— Task data —

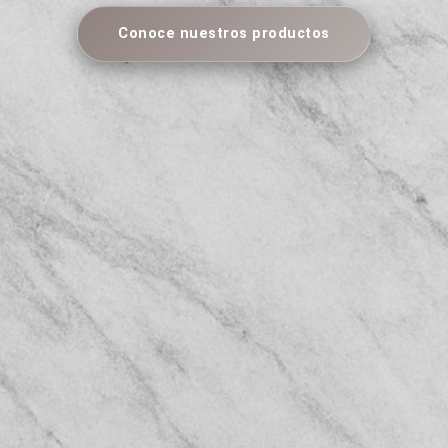
Conoce nuestros productos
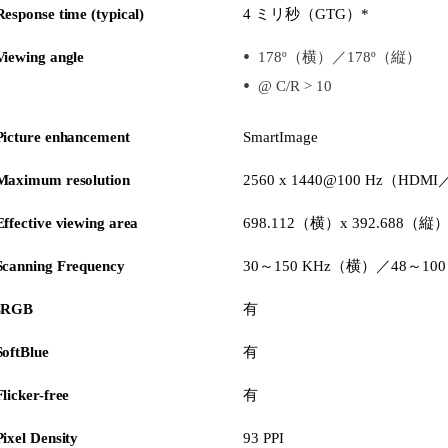
Response time (typical)
4 ミリ秒（GTG）*
Viewing angle
178º（横）／178º（縦）
@ C/R > 10
Picture enhancement
SmartImage
Maximum resolution
2560 x 1440@100 Hz（HDM
Effective viewing area
698.112（横）x 392.688（縦
Scanning Frequency
30～150 KHz（横）／48～10
sRGB
有
SoftBlue
有
Flicker-free
有
Pixel Density
93 PPI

— Your assignment —
Repeat each line of the records exactly, dropping the pictures.

— Output below —
Conoce nuestros productos
Response time (typical)
4 ミリ秒（GTG）*
Viewing angle
178º（横）／178º（縦）
@ C/R > 10
Picture enhancement
SmartImage
Maximum resolution
2560 x 1440@100 Hz（HDM
Effective viewing area
698.112（横）x 392.688（縦
Scanning Frequency
30～150 KHz（横）／48～10
sRGB
有
SoftBlue
有
Flicker-free
有
Pixel Density
93 PPI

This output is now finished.